In many cases, owning our imperfections achieves the opposite of what it used to: it can give us an aspirational halo. Right now, around a third are more willing to trust people if they know about their difficulties.

There was some criticism when gymnast Simone Biles withdrew from the Olympics to protect her mental health, but AI platform HypeAuditor found that the overall reaction on social media was favourable. Every influencer will have struggled at some point. For many social media users, sharing this truth doesn’t leave a blemish on an otherwise perfect profile. Instead, it can make a person seem more relatable, and therefore, influential.

Aside from speaking more freely about the things that matter to them, filters (or rather, a lack of them) are also central to the new look. This year, Norway made it illegal for influencers to share retouched photos without a disclaimer, and this line of thinking is catching on among social media users. Around 1 in 4 agree that influencers should make it clear when they use filters on their photos.

A growing number of brands work in long-term partnerships with influencers, which means they’re closely associated with the content they create. While editing professional posts isn’t illegal in most countries, businesses can get ahead of the regulation game by ensuring they have a strong set of guidelines ready and raring to go; as untouched work can help both stand out against today’s curated backdrop.   

If filters and guarded posts are out, what’s in?

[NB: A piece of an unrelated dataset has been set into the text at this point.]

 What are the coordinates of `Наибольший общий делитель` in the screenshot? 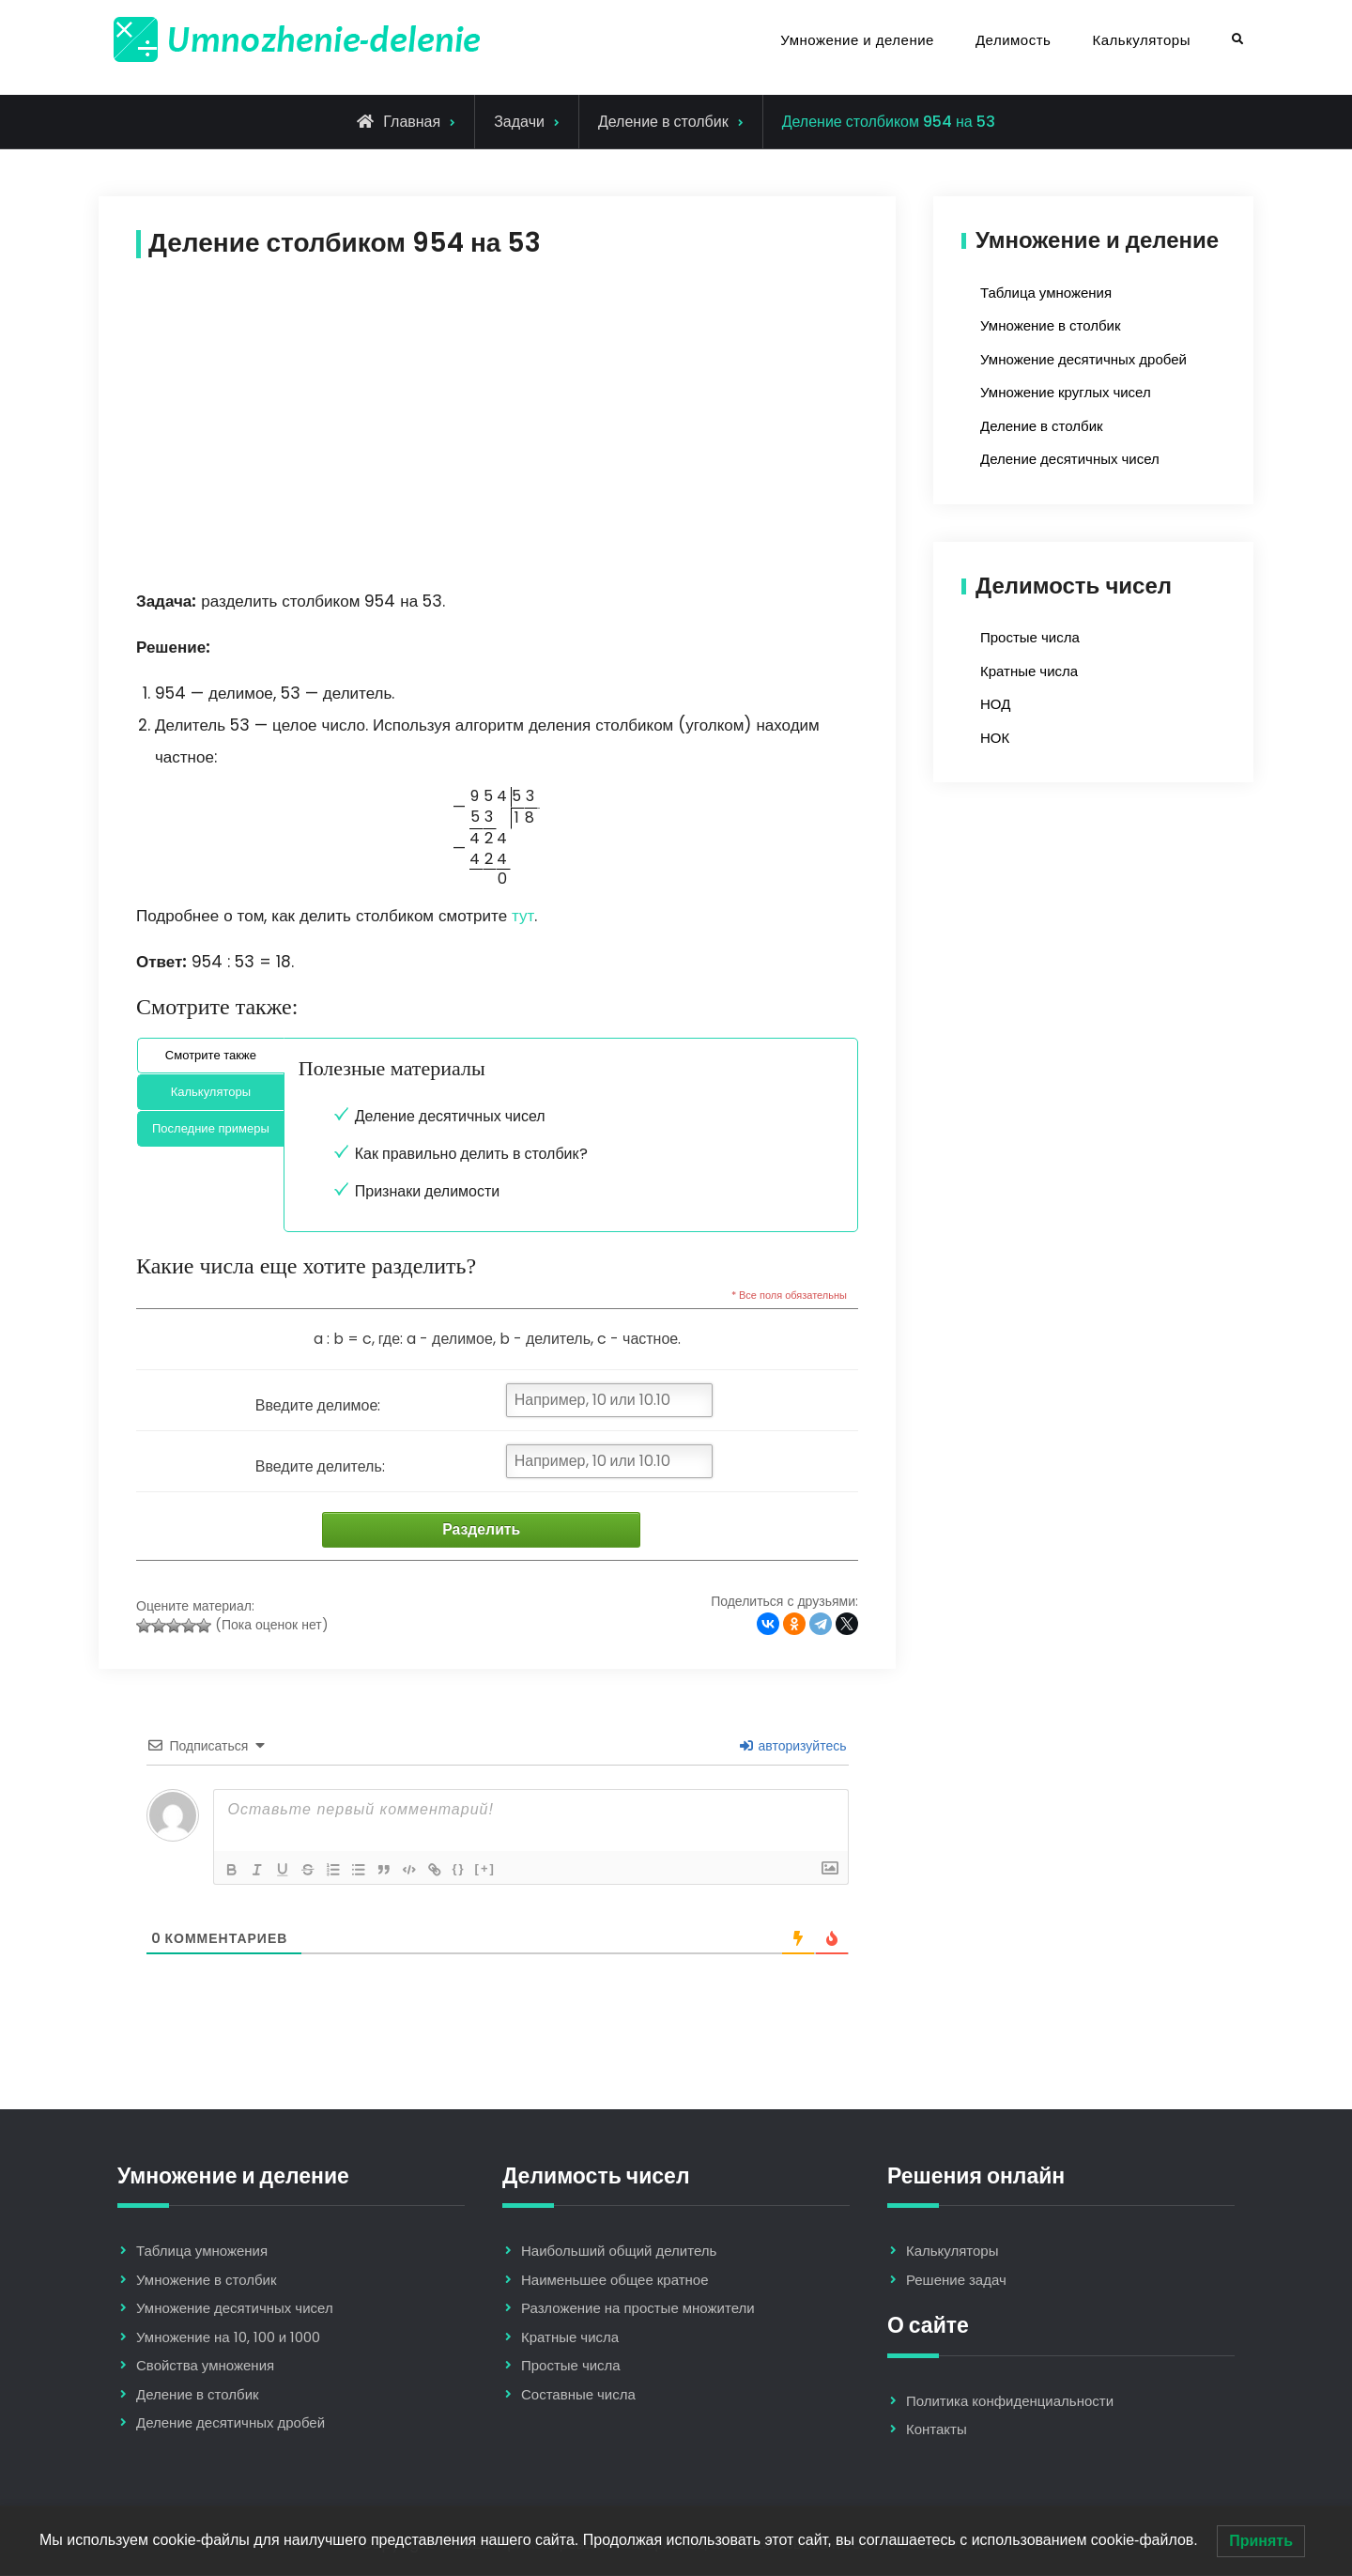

There’s a reason why we’re comparing awareness events to a fashion cycle. It’s because ditching the glam is a trend in itself. Consumers who say they’re less interested in filters show above-average concern for their online image and are much more likely to list posting about their life as a top reason for using social media. The “in” aesthetic may have changed, but many continue to chase it.                                                  

People don’t always agree about fashion, so no change is clear-cut. On the social media side of things, there’s still demand for inspirational images that look good. The point is that a large number now crave posts that reflect the reality of their post-lockdown life and help them adapt.

More social media users say they most want to see funny or light-hearted material (55%) and information that helps people (48%) on their feed than inspirational content (47%) or images that look good (41%). This means that luxury or fashion brands that depend on glamour shots might drive growth by adding some eccentricity to their marketing. Whether that’s in the form of raw images or self-deprecating memes, the latest style is all about impulsive creativity.

According to some fashion experts, animal print will continue to rise and fall in popularity, but never become obsolete – and this offers a likely summary of curated perfection. In order to make the most of these changes in tide and ride the new wave, brands just need to move in time.